I am, apart from all that, in a scene or setting in which I am alternately in a canyon or a steep hazardous path or a roadway path in the canyon or partly next to it. Despite feeling much anxiety here too, not sure how to get back to the university workplace or home, yet I am also finding the natural setting at once intimidating and awesome with intricate gorges and waterways, rocks, boulders, or rock slides, and so on.

Then am back in the work setting, kind of, in one of several seats arranged like in a theatre or auditorium, other workers sitting nearby (not socially distancing). They are interested in what I say but also concerned that I'm not enough on top of the assignment to avoid being fired.

[It is a big relief when I wake up, not to be in that stressful setting anymore, yet the underlying feeling of oppression, rejection, that I am not measuring up, and that this domineering boss is going to fire me soon and meanwhile is judging me, finding me unworthy, that I still to an extent am in the same mood of feeling a failure and depressed in my real, waking experience.

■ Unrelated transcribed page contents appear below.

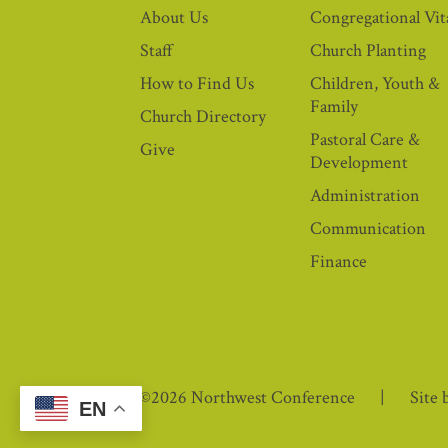
About Us
Congregational Vita
Staff
Church Planting
How to Find Us
Children, Youth &
Family
Church Directory
Pastoral Care &
Give
Development
Administration
Communication
Finance
©2026 Northwest Conference
Site 
EN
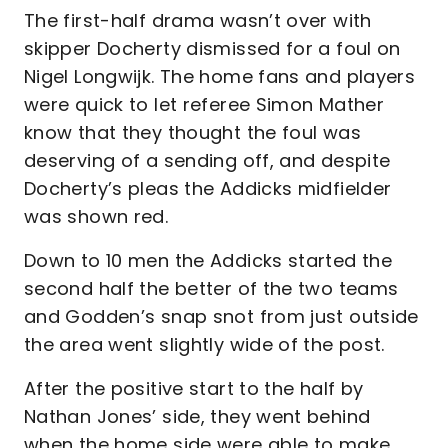
The first-half drama wasn’t over with
skipper Docherty dismissed for a foul on
Nigel Longwijk. The home fans and players
were quick to let referee Simon Mather
know that they thought the foul was
deserving of a sending off, and despite
Docherty’s pleas the Addicks midfielder
was shown red.
Down to 10 men the Addicks started the
second half the better of the two teams
and Godden’s snap snot from just outside
the area went slightly wide of the post.
After the positive start to the half by
Nathan Jones’ side, they went behind
when the home side were able to make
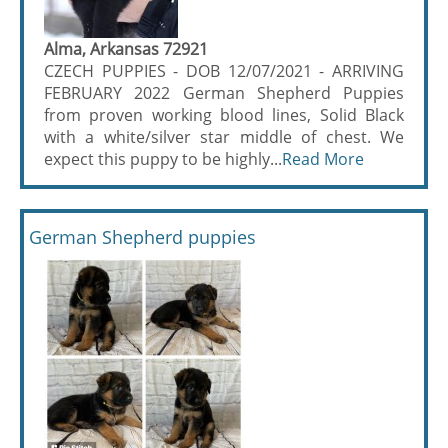
Alma, Arkansas 72921
CZECH PUPPIES - DOB 12/07/2021 - ARRIVING
FEBRUARY 2022 German Shepherd Puppies
from proven working blood lines, Solid Black
with a white/silver star middle of chest. We
expect this puppy to be highly...
Read More
German Shepherd puppies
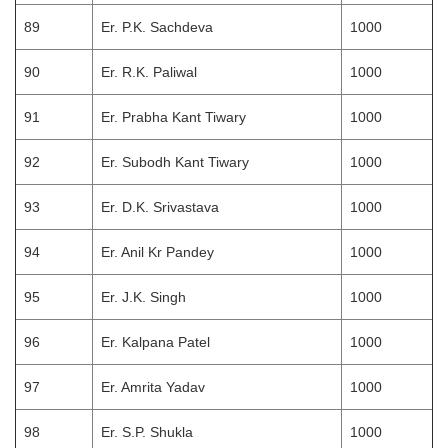
89
Er. P.K. Sachdeva
1000
90
Er. R.K. Paliwal
1000
91
Er. Prabha Kant Tiwary
1000
92
Er. Subodh Kant Tiwary
1000
93
Er. D.K. Srivastava
1000
94
Er. Anil Kr Pandey
1000
95
Er. J.K. Singh
1000
96
Er. Kalpana Patel
1000
97
Er. Amrita Yadav
1000
98
Er. S.P. Shukla
1000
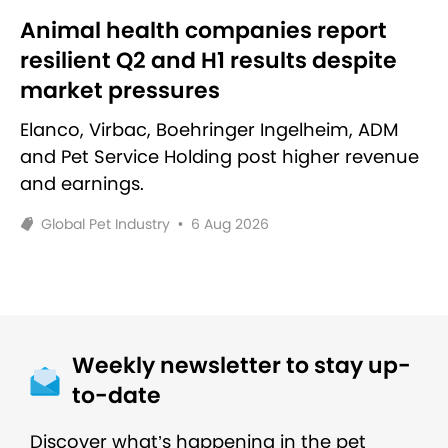
Animal health companies report
resilient Q2 and H1 results despite
market pressures
Elanco, Virbac, Boehringer Ingelheim, ADM
and Pet Service Holding post higher revenue
and earnings.
Global Pet Industry
•
6 Aug 2026
Weekly newsletter to stay up-
to-date
Discover what’s happening in the pet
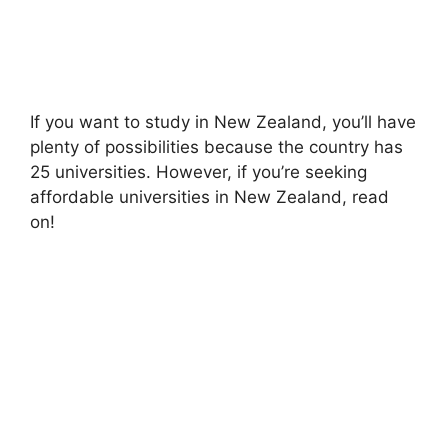
If you want to study in New Zealand, you’ll have
plenty of possibilities because the country has
25 universities. However, if you’re seeking
affordable universities in New Zealand, read
on!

Clearly, there is a dichotomy here, with the oppressive supervisor me playing a mean top dog role and getting into his intolerant, critical, domineering, and judgmental attitudes at the expense of the me with whom I identify, one who is relatively ineffectual, putting himself down, not being prepared, and acting out the role of an eternal victim. Somehow these two need to get together for mutual balance or, better yet, integration, so that one more powerful, compassionate, active me, confident in his own agency, might result from the merger. Yet the dichotomy mirrors my feelings in my growing up years, under the thumb of a perfectionist father for whom I was never good enough. Leaving those badly learned lessons behind for a more successful personality may take some doing! It is not, however, out of the bounds of possibility in what time remains to me. We shall see.]